Investment in working capital involves determination of the total quantum of current assets, the size of individual items of current assets and the operating cycle. These may be planned, adopting any of the following approaches, viz. industry norm approach, economic mode approach and strategic choice approach.
- Under the Industry norm approach the size and composition of current assets are determined according to the convention or norms adopted by die firms in the industry. For instance, 2 months production requirements of raw materials, 1 months production needs of work-in-process, 3 months sales of finished stock, 2 months credit to customers, etc. may be norms and you follow the norms. When this approach is adopted, automatically total volume arid component size of currents assets become proportional with level of activity. But this approach is not scientific. It is a rule of thumb. But we cannot say it is a wrong course.

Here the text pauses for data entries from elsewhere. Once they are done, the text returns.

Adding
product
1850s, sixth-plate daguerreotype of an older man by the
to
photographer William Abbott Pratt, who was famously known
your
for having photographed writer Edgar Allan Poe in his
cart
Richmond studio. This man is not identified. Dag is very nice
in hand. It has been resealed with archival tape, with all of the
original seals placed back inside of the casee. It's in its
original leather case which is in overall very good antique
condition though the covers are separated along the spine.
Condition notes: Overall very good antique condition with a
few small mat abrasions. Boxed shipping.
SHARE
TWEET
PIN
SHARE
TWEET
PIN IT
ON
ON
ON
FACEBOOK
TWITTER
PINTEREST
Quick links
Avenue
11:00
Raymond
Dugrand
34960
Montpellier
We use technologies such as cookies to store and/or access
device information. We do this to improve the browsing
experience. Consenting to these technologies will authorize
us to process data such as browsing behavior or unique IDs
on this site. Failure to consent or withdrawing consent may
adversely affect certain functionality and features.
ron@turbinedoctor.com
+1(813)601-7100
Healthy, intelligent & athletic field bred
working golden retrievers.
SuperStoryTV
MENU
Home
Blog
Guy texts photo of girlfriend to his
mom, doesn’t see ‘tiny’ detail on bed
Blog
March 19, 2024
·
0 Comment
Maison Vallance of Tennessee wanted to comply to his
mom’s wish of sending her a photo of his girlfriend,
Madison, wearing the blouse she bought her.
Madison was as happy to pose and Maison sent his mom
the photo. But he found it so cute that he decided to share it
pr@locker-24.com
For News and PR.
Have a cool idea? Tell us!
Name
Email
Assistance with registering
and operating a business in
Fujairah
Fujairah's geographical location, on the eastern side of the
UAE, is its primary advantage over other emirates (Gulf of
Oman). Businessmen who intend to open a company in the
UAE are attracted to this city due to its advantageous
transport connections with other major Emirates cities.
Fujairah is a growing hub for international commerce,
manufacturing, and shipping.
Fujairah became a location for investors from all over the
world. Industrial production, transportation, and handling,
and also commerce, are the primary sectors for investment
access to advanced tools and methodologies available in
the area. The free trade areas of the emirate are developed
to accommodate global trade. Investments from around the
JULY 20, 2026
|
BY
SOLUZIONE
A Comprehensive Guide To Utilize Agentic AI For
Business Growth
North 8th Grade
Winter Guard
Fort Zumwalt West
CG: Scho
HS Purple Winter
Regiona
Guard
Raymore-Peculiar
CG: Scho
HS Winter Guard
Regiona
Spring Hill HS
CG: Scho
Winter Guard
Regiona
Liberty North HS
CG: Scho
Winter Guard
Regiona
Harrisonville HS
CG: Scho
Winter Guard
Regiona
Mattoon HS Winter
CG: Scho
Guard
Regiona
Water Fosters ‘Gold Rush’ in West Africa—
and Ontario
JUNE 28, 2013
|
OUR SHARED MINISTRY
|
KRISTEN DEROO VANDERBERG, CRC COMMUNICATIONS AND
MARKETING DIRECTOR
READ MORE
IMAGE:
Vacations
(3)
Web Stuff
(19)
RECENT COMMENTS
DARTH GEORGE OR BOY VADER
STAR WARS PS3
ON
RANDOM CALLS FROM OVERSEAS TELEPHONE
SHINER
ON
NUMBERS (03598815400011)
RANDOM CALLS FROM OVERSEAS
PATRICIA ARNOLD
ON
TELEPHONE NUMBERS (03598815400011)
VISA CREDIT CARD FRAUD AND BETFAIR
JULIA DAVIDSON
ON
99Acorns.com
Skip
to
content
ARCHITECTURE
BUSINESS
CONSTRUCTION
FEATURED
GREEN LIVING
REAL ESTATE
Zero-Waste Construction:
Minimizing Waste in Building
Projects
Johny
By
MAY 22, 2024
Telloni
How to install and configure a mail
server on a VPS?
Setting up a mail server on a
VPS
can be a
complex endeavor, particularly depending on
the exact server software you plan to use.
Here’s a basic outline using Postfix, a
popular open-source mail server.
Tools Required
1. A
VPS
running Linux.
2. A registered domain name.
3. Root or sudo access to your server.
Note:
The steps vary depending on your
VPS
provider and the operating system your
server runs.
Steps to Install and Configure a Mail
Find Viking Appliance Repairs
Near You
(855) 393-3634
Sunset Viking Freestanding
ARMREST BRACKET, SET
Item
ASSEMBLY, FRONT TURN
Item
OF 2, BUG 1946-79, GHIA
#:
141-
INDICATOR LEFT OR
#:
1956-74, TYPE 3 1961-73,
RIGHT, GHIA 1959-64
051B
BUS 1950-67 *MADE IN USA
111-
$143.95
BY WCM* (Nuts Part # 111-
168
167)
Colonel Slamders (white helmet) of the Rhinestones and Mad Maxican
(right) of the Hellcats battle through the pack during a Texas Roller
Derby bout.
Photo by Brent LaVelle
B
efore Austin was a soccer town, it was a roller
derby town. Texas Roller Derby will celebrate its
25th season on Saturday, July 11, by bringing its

- Under the economic model approach, for each item of current assets the economic lot/order size is worked out. Economic lot size is that quantity of inventory where the sum of both the costs of carrying and costs of ordering is the least. When all the optimal quantities are added up you get the optimal size of investment in current assets. This approach is good for it satisfies one criterion of efficiency of working capital management. The level of working capital should be neither too much nor too low. If it is too much, more capital is locked up and the business loses interest, incurs loss on account of obsolescence, pilferage, pays more towards storage and insurance. Perhaps more bad debts could also result. If the size is too low, there is a hand-to-mouth living. There may result some lost sales, customer dissatisfaction and desertion, haste purchases, sub-optimal production runs, etc. So; an optimal investment in current assets is needed. The economic model approach helps in finding this optional size. But this approach is based on a set of assumptions, which may render the results of the approach subject to ‘ifs’ and ‘buts’.
- In the strategic choice approach which is more pragmatic, the management decides the level of investment in each type of current asset case by case taking into account the cost and benefits involved. No rule of thumb or predesigned plain models are used. Managerial consideration, competitors strategies, business exigencies and other relevant factors are used in deciding the size and components of working capital.